[Data items]
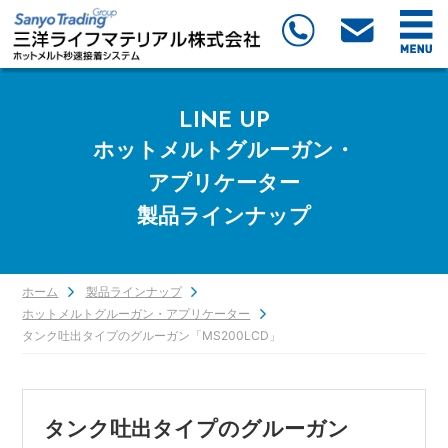
LINE UP
ホットメルトグルーガン・
アプリケーター
製品ラインナップ
ホーム
製品ラインナップ
ホットメルトグルーガン・アプリケーター
タンク吐出タイプのグルーガン「MS200LCD」
タンク吐出タイプのグルーガン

**WHAT IS REQUIRED**
In the entries above, find each line with the word "タンク吐出タイプのグルーガン" and copy it.

**ANSWER SPACE**
タンク吐出タイプのグルーガン「MS200LCD」
タンク吐出タイプのグルーガン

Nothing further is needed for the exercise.